The clues were unravelled using a forensic technique called "optimal detection" that gives different factors - natural and human - an equal chance to explain the changes seen.

They covered a wide range of trends affecting land and sea temperature, the saltiness of the oceans, humidity, rainfall, and Arctic Sea ice.

Also included was warming in the Antarctic, which has only recently been attributed to human influence.

Peter Stott, from the Met Office Hadley Centre in Exeter, who co-led the study, said: "What we've shown in this paper is that the fingerprint of human influence has been detected in many different aspects of climate change.

"We've seen it in temperature, and increases in atmospheric humidity, we've seen it in salinity changes... we've seen it in reductions in Arctic Sea ice and changing rainfall patterns.

"What we see here are observations consistent with a warming world.

"This wealth of evidence we have now shows there is an increasingly remote possibility of climate change being dominated by natural factors rather than human factors."

Publication of the research in the journal Wiley Interdisciplinary Reviews: Climate Change comes at the height of controversy over the reliability of climate science.

Scientists have found themselves on the ropes after the University of East Anglia emails scandal, and criticism of the Intergovernmental Panel on Climate Change.

Two inquiries are now being held into accusations based on leaked emails that UEA scientists manipulated and suppressed climate change data.

In a separate set-back for the scientists, the IPCC - whose researchers influence global government policy - admitted it had issued flawed information about the rate at which Himalayan glaciers were melting.

The new research involved drawing together evidence from more than 100 climate change studies, many of which were conducted since the last major IPCC report in 2007.

It showed that, on a global scale, predictions made about the effects of greenhouse gas emissions match actual trends seen over the past 50 years.

Since 1980, average global temperature has increased by about 0.5˚C. Currently, the Earth is getting warmer at the rate of around 0.16˚C per decade.

These trends are reflected in recent measurements from deep below the surface of the oceans. In all the large ocean basins - the Atlantic, Pacific and Indian - the same warming pattern is seen.

"Over 80 per cent of the heat trapped in the climate system, as related to greenhouse gases, is being exported into the oceans, and we can see that happening," said Dr Stott.

Warmer temperatures had led to more evaporation from the surface of the oceans, most noticeably in the sub-tropical Atlantic, he said. As a result, the sea was getting saltier.

Evaporation in turn affected humidity and rainfall. The atmosphere was getting more humid, as climate models had predicted, and amplifying the water cycle.

What this meant was that more rain was falling in high and low latitudes and less in topical and sub-tropical regions around the equator.

"The whole of the water cycle is changing," said Dr Stott, speaking at the Science Media Centre in London. "Wetter regions are getting wetter and dry regions are getting drier."

The study found that natural forces such as volcanic eruptions and cyclical changes in the brightness of the Sun could not explain what was happening to the world's climate, he said. For example, solar heating would have warmed both upper and lower layers of the atmosphere, the stratosphere and troposphere. But what was seen was that the stratosphere had cooled while the troposphere had warmed.

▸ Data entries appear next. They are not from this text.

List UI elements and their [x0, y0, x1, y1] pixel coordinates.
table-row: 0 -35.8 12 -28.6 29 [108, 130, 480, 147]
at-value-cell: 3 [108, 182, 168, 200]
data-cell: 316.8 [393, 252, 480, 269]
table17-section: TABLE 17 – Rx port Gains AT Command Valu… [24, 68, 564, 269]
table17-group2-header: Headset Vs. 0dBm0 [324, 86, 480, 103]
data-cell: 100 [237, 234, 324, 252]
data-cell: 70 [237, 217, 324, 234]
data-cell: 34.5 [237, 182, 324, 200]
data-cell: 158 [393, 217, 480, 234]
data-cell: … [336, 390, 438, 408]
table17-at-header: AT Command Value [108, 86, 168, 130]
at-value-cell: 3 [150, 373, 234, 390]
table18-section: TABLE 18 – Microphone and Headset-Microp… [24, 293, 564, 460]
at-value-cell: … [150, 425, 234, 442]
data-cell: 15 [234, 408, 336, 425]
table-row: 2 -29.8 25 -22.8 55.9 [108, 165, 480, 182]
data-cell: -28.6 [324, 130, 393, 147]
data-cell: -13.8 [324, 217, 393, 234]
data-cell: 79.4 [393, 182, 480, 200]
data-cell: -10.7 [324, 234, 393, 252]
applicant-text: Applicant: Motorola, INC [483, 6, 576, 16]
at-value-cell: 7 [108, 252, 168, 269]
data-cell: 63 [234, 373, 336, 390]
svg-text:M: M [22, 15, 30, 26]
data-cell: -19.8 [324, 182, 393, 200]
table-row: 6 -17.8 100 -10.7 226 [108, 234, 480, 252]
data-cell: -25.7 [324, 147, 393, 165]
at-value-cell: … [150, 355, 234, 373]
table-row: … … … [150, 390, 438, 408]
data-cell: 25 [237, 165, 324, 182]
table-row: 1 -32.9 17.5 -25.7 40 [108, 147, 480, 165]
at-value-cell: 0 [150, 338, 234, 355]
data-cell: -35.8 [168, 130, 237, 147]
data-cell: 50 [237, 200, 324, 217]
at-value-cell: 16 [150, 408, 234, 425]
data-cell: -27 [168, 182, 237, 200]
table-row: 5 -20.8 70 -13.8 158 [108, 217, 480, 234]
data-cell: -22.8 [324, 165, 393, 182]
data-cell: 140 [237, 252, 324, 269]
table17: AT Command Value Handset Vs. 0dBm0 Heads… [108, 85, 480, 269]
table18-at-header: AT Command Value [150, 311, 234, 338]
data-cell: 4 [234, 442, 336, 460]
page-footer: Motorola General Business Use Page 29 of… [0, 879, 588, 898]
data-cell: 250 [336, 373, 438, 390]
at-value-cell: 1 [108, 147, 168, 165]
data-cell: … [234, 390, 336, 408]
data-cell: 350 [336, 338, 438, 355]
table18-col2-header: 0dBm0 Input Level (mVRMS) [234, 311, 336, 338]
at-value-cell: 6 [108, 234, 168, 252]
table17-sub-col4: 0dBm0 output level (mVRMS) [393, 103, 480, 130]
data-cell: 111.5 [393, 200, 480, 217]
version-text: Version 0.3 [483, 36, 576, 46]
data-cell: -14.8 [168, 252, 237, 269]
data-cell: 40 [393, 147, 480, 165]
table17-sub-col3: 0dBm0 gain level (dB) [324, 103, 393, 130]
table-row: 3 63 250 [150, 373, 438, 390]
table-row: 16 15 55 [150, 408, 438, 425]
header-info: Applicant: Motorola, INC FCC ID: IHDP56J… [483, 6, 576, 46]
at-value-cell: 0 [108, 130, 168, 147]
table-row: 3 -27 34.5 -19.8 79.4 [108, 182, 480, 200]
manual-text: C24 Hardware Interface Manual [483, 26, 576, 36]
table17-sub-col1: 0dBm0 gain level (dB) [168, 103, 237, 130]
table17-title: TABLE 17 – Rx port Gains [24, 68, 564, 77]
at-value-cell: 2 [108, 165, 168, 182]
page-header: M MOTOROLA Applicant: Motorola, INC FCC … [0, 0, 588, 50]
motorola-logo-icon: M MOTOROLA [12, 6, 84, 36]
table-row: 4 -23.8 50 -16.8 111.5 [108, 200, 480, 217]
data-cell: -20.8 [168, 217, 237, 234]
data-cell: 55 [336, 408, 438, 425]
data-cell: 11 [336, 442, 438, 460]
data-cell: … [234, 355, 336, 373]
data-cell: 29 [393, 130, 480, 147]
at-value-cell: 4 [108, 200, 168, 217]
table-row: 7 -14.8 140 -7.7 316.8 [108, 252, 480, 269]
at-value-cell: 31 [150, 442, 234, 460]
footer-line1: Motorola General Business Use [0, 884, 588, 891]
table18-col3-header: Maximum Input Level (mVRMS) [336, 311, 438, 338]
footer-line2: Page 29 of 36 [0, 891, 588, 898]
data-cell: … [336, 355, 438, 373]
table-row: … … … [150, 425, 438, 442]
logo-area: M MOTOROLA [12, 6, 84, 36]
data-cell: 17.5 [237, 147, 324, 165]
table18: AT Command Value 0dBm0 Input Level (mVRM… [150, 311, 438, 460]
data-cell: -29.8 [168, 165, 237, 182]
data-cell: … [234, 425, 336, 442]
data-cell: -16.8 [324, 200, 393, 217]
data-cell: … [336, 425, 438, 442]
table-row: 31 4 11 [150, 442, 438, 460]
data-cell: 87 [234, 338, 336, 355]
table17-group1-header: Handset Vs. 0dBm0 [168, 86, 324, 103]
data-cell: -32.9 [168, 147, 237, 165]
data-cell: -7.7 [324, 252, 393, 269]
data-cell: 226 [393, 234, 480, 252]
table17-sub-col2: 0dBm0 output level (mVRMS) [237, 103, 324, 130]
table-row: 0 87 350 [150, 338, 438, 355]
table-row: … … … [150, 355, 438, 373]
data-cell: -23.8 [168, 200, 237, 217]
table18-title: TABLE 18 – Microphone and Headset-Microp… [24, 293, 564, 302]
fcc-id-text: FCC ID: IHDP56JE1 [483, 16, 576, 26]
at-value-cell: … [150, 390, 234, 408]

Warming due to Sun would also have caused temperatures to increase more rapidly early than late in the 20th century - the reverse of what actually occurred.

Asked if the new research would help to silence the doubters who question man-made climate change, Dr Stott said: "I just hope people will make up their minds informed by the scientific evidence."

He added: "The science reveals a consistent picture of global change that clearly bears the fingerprint of man-made greenhouse gas emissions.

"This shows the evidence of climate change has gone beyond temperature increases - it is now visible across our climate system and all regions of the planet. Our climate is changing now and it's very likely human activity is to blame."

Summer minimum levels of Arctic sea-ice were declining at a rate of 600,000 square kilometres per decade, an area about the size of Madagascar, studies showed.

In the Antarctic there had been a small increase in sea ice extent since satellite records began in 1978. This was consistent with the combined effects of greenhouse gas increases and reductions in the ozone layer.

Over the past 100 years, global temperatures had increased by about 0.75˚C, said the scientists. The last 10 years had been the warmest on record, with human influence detected on every continent.